#### Required action
Which lines below contain the word "Chinh"? Copy each of them.

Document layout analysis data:
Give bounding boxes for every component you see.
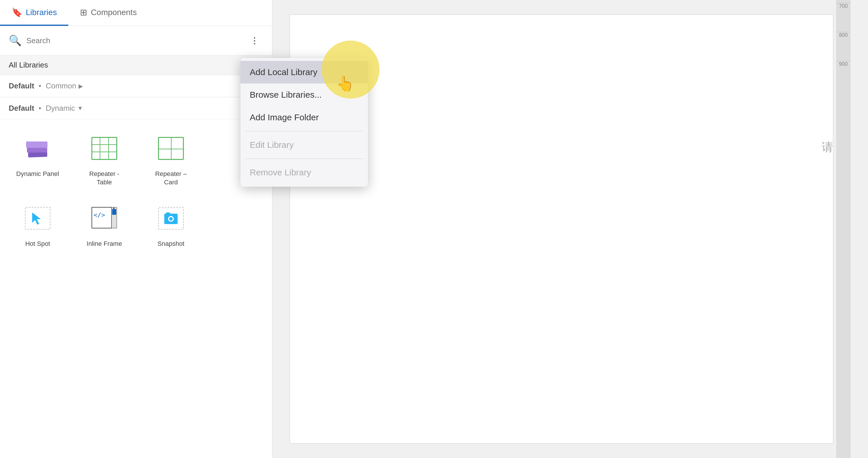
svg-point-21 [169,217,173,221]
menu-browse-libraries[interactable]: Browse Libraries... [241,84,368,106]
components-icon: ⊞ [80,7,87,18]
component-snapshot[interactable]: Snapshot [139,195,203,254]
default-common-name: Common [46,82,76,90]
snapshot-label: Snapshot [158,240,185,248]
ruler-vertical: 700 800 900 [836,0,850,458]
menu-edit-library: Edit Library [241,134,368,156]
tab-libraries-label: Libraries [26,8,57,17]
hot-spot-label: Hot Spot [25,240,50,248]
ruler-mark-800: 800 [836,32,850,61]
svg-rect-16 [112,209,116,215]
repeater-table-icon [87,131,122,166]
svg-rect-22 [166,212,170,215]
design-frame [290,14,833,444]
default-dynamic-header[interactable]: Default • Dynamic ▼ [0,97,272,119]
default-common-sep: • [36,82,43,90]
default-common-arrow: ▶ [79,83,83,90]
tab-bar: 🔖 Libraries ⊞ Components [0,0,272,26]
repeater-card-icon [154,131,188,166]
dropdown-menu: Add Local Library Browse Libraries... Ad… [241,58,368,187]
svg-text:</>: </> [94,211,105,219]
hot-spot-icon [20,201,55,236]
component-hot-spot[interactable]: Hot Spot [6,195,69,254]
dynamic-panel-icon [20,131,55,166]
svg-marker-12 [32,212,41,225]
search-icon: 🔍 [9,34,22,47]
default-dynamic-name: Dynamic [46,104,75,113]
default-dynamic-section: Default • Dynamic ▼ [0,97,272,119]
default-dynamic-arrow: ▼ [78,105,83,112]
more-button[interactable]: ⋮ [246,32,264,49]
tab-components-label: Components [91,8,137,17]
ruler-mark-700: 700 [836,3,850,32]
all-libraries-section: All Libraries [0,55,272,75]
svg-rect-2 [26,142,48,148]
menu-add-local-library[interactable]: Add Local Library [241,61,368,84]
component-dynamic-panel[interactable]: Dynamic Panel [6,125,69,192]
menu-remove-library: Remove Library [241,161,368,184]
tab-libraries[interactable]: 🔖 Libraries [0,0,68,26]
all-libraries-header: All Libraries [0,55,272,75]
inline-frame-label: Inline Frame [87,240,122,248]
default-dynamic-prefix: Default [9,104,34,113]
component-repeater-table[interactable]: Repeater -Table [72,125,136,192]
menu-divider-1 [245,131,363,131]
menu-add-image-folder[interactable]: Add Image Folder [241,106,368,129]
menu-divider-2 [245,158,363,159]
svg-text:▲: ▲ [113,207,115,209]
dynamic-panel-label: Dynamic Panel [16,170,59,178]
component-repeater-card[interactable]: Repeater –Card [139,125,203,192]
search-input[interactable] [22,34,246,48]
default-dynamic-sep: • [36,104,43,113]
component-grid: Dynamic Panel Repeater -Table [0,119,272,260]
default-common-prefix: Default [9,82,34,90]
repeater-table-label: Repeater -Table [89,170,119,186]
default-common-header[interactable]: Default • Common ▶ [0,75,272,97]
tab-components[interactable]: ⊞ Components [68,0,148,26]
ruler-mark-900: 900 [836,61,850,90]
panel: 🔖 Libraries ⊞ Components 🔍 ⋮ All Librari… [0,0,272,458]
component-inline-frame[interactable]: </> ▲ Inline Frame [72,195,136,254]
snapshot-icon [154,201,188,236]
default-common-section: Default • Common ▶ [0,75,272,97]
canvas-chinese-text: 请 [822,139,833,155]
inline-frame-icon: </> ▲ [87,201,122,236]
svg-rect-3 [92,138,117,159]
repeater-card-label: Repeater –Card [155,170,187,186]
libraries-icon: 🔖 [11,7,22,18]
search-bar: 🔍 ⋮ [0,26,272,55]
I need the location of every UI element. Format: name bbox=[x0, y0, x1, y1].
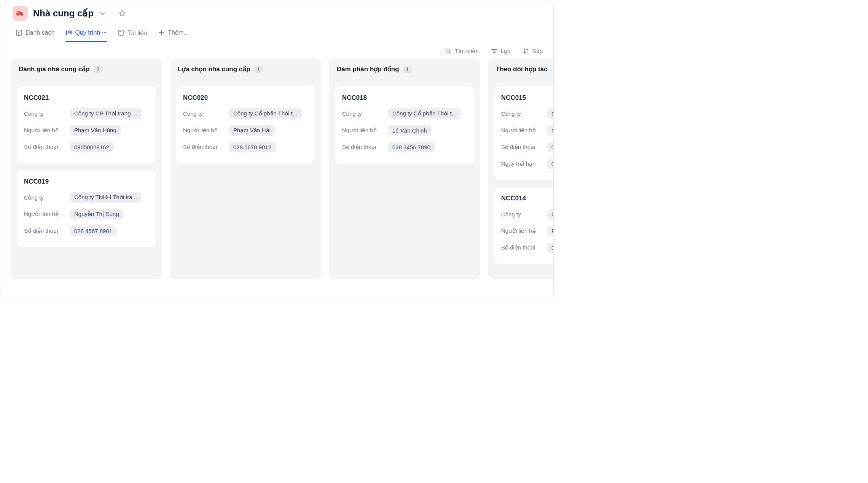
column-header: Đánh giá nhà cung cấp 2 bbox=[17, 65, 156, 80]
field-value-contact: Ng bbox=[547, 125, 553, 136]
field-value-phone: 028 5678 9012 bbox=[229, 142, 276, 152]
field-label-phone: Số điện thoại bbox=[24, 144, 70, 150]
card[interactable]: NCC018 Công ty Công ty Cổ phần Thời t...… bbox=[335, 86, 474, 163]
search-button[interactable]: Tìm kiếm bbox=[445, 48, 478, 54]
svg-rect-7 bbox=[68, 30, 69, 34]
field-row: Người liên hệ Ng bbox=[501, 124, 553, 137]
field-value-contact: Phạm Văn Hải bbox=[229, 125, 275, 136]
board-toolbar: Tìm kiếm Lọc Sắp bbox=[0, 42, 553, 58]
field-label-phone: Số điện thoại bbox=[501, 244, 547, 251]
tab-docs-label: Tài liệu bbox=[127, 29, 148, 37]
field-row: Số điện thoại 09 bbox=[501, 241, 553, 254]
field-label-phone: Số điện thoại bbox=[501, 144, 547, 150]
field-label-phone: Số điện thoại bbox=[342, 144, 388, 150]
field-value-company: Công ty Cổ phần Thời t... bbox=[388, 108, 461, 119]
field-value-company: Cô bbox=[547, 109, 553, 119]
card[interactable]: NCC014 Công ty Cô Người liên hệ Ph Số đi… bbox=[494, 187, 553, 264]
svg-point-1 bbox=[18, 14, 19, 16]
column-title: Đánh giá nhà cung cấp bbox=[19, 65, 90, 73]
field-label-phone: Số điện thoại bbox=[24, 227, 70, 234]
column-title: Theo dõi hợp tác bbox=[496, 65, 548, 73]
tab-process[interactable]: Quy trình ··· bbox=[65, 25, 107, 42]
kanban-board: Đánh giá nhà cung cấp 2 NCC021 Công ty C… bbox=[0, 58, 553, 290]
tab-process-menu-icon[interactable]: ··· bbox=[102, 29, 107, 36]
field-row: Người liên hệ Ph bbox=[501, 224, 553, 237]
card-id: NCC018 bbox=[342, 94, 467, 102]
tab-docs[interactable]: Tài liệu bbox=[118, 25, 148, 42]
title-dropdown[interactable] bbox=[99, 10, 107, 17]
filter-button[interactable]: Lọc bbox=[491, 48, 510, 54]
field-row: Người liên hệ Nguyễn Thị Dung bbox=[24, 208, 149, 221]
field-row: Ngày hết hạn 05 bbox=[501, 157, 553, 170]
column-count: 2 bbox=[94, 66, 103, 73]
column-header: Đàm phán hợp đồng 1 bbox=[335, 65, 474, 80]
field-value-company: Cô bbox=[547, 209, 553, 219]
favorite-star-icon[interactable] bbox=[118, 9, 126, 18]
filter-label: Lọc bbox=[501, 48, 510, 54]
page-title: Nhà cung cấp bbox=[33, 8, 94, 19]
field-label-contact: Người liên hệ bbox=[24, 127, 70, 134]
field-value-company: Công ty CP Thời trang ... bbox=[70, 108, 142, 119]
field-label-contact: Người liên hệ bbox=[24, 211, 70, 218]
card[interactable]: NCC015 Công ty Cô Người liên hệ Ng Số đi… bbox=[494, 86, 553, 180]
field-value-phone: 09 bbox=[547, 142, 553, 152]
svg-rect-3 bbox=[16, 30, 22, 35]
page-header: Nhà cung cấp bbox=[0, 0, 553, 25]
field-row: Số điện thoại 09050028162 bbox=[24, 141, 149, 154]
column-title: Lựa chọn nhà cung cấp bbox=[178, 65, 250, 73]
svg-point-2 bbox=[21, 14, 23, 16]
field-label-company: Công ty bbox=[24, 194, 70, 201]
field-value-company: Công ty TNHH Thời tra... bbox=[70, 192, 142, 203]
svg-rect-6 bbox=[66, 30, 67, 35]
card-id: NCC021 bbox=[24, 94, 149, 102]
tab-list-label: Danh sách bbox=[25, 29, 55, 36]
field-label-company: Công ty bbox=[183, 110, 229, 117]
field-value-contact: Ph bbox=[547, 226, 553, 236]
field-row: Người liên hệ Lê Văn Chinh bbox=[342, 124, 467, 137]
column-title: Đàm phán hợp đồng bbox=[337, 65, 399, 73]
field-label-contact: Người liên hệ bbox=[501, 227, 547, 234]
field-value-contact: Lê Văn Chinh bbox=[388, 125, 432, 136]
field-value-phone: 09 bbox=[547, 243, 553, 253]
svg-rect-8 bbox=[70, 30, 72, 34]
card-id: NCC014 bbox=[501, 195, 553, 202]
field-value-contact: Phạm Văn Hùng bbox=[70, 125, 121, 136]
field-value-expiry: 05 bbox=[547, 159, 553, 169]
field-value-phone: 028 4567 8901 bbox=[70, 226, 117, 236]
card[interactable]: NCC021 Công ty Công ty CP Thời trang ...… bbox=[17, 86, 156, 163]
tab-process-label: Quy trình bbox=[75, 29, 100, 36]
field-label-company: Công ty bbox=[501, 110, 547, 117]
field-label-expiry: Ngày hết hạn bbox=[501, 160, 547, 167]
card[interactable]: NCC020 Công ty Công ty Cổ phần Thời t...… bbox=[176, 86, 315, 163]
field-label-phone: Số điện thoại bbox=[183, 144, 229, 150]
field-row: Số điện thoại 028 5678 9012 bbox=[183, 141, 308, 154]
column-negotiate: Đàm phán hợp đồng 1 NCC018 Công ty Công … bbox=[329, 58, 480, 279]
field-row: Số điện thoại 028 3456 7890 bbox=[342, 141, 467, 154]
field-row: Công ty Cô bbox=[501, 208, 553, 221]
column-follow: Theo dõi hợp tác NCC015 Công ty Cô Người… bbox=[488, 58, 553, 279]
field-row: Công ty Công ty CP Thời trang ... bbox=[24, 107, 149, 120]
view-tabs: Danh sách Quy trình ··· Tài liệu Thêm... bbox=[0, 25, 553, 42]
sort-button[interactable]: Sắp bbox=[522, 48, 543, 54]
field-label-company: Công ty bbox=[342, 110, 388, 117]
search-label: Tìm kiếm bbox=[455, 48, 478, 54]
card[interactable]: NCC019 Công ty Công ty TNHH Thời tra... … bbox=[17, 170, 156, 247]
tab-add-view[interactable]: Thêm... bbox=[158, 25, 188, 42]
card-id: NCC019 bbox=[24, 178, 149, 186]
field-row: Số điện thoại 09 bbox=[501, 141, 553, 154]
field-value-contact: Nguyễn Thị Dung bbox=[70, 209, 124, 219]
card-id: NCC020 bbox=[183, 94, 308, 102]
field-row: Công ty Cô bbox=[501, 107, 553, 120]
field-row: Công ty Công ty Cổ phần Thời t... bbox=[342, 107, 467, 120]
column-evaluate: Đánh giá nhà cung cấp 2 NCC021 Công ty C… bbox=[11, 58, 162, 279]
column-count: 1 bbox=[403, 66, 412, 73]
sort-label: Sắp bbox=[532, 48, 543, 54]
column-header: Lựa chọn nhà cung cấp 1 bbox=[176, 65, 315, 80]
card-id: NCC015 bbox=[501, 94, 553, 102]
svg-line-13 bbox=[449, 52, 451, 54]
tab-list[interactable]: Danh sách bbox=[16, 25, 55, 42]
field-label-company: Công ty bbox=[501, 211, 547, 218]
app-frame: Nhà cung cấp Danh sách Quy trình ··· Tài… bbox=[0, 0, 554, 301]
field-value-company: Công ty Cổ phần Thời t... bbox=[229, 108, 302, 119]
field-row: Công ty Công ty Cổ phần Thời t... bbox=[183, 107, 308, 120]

#### Written response
field-row: Người liên hệ Lê Văn Chinh bbox=[342, 124, 467, 137]
field-value-contact: Lê Văn Chinh bbox=[388, 125, 432, 136]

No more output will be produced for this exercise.